We are operating as the client when we do the sendmsg(); the server then processes that message via vfu_run_ctx(), before we “become” the client again and receive the response via get_reply().

We can then implement an individual test like this:

def test_dma_region_too_big():
    global ctx, sock

    payload = vfio_user_dma_map(argsz=len(vfio_user_dma_map()),
        flags=(VFIO_USER_F_DMA_REGION_READ |
               VFIO_USER_F_DMA_REGION_WRITE),
        offset=0, addr=0x10000, size=MAX_DMA_SIZE + 4096)

    msg(ctx, sock, VFIO_USER_DMA_MAP, payload, expect_reply_errno=errno.ENOSPC)

which we can run via make pytest:

...
___________________________ test_dma_region_too_big ____________________________
----------------------------- Captured stdout call -----------------------------
DEBUG: quiescing device
DEBUG: device quiesced immediately
DEBUG: adding DMA region [0x10000, 0x80000011000) offset=0 flags=0x3
ERROR: DMA region size 8796093026304 > max 8796093022208
ERROR: failed to add DMA region [0x10000, 0x80000011000) offset=0 flags=0x3: No space left on device
ERROR: msg0x62: cmd 2 failed: No space left on device
...

This is many times easier to write and test than trying to do this in C, whether as a client/server, or attempting to use mocking. And we can be reasonably confident that the test is meaningful, as we are really executing all of the library’s message handling.

Debugging/testing tools

With a little bit of tweaking, we can also use standard C-based tools like valgrind and gcov. Code coverage is simple: after defeating the mini-boss of cmake, we can run make gcov and get code-coverage results for all C code invoked via the Python tests - it just works!

Running Python tests with valgrind was a little harder: for leak detection, we need to make sure the tests clean up after themselves explicitly. But Python itself also has a lot of valgrind noise. Eventually we found that this valgrind invocation worked well:

	PYTHONMALLOC=malloc \
	valgrind \
	--suppressions=$(CURDIR)/test/py/valgrind.supp \
	--quiet \
	--track-origins=yes \
	--errors-for-leak-kinds=definite \
	--show-leak-kinds=definite \
	--leak-check=full \
	--error-exitcode=1 \
	$(PYTESTCMD)

We need to force Python to use the system allocator, and add a number of suppressions for internal Python valgrind complaints - I was unable to find a working standard suppression file for Python, so had to construct this myself based upon the Python versions in our CI infrastructure.

Unfortunately, at least on our test systems, ASAN was completely incompatible, so we couldn’t directly run that for the Python tests.

Summary

The approach I’ve described here has worked really well for us: it no longer feels immensely tedious to add tests along with library changes, which can only help improve overall code quality.
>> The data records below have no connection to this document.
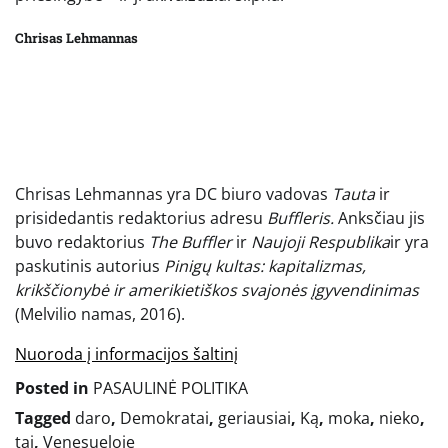
Chrisas Lehmannas
Chrisas Lehmannas yra DC biuro vadovas
Tauta
ir
prisidedantis redaktorius adresu
Buffleris.
Anksčiau jis
buvo redaktorius
The
Buffler
ir
Naujoji Respublika
ir yra
paskutinis autorius
Pinigų kultas: kapitalizmas,
krikščionybė ir amerikietiškos svajonės įgyvendinimas
(Melvilio namas, 2016).
Nuoroda į informacijos šaltinį
Posted in
PASAULINĖ POLITIKA
Tagged
daro
,
Demokratai
,
geriausiai
,
Ką
,
moka
,
nieko
,
tai
,
Venesueloje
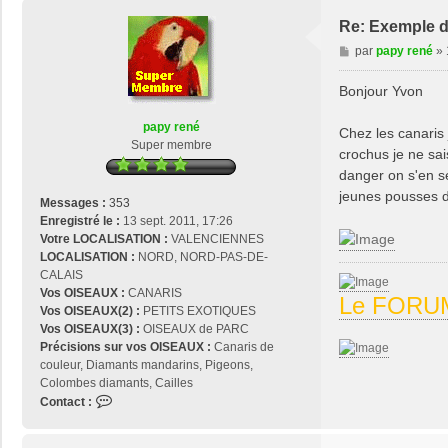
n
t
Re: Exemple d
a
M
par
papy rené
»
c
e
t
s
Bonjour Yvon
e
s
r
a
p
papy rené
Chez les canaris 
g
a
Super membre
crochus je ne sai
e
p
danger on s'en se
y
jeunes pousses d
r
Messages :
353
e
Enregistré le :
13 sept. 2011, 17:26
n
Votre LOCALISATION :
VALENCIENNES
é
LOCALISATION :
NORD, NORD-PAS-DE-
CALAIS
Vos OISEAUX :
CANARIS
Le FORUM
Vos OISEAUX(2) :
PETITS EXOTIQUES
Vos OISEAUX(3) :
OISEAUX de PARC
Précisions sur vos OISEAUX :
Canaris de
couleur, Diamants mandarins, Pigeons,
Colombes diamants, Cailles
C
Contact :
o
n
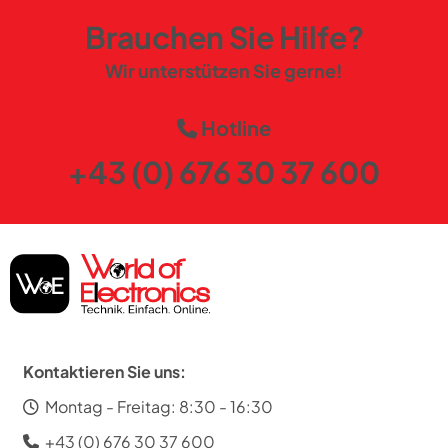
Brauchen Sie Hilfe?
Wir unterstützen Sie gerne!
Hotline
+43 (0) 676 30 37 600
Kontaktieren Sie uns:
Montag - Freitag: 8:30 - 16:30
+43 (0) 676 30 37 600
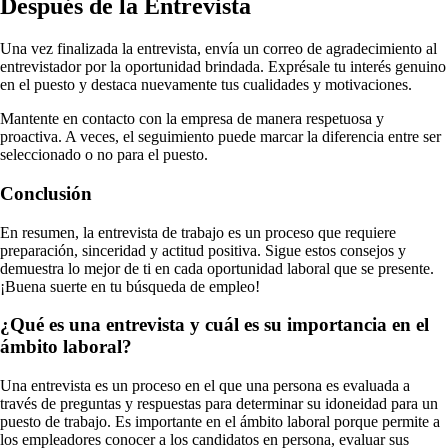
Después de la Entrevista
Una vez finalizada la entrevista, envía un correo de agradecimiento al
entrevistador por la oportunidad brindada. Exprésale tu interés genuino
en el puesto y destaca nuevamente tus cualidades y motivaciones.
Mantente en contacto con la empresa de manera respetuosa y
proactiva. A veces, el seguimiento puede marcar la diferencia entre ser
seleccionado o no para el puesto.
Conclusión
En resumen, la entrevista de trabajo es un proceso que requiere
preparación, sinceridad y actitud positiva. Sigue estos consejos y
demuestra lo mejor de ti en cada oportunidad laboral que se presente.
¡Buena suerte en tu búsqueda de empleo!
¿Qué es una entrevista y cuál es su importancia en el
ámbito laboral?
Una entrevista es un proceso en el que una persona es evaluada a
través de preguntas y respuestas para determinar su idoneidad para un
puesto de trabajo. Es importante en el ámbito laboral porque permite a
los empleadores conocer a los candidatos en persona, evaluar sus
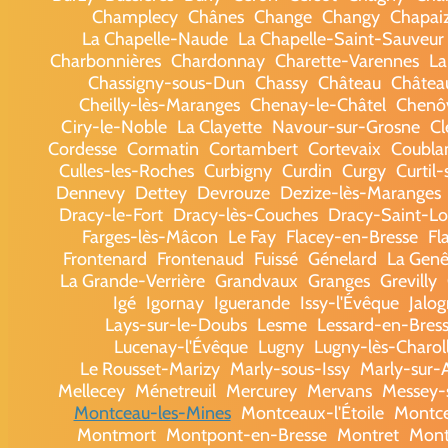
Champlecy
Chânes
Change
Changy
Chapai
La Chapelle-Naude
La Chapelle-Saint-Sauveur
Charbonnières
Chardonnay
Charette-Varennes
La
Chassigny-sous-Dun
Chassy
Château
Châtea
Cheilly-lès-Maranges
Chenay-le-Châtel
Chenô
Ciry-le-Noble
La Clayette
Navour-sur-Grosne
Cl
Cordesse
Cormatin
Cortambert
Cortevaix
Coubla
Culles-les-Roches
Curbigny
Curdin
Curgy
Curtil-
Dennevy
Dettey
Devrouze
Dezize-lès-Maranges
Dracy-le-Fort
Dracy-lès-Couches
Dracy-Saint-L
Farges-lès-Mâcon
Le Fay
Flacey-en-Bresse
Fl
Frontenard
Frontenaud
Fuissé
Génelard
La Genê
La Grande-Verrière
Grandvaux
Granges
Grevilly
Igé
Igornay
Iguerande
Issy-l'Évêque
Jalo
Lays-sur-le-Doubs
Lesme
Lessard-en-Bres
Lucenay-l'Évêque
Lugny
Lugny-lès-Charol
Le Rousset-Marizy
Marly-sous-Issy
Marly-sur-
Mellecey
Ménetreuil
Mercurey
Mervans
Messey-
Montceau-les-Mines
Montceaux-l'Étoile
Montc
Montmort
Montpont-en-Bresse
Montret
Mont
They are quick to run and modify, and for the most part easy to understand what the tests are actually doing.

There’s been a few occasions where ctypes has been difficult to work with - for me the documentation is particularly sparse, and callbacks from the C library into Python are distinctly non-obvious - but we’ve so far always managed to battle through, and twist it to our needs.

Doing things this way has a few other drawbacks: it’s not clear, for example, how we might test intermittent allocation failures, or other failure injection scenarios. It’s also not really suitable for any kind of performance or scalability testing.

I’m curious if others have taken a similar approach, and what their experiences might be.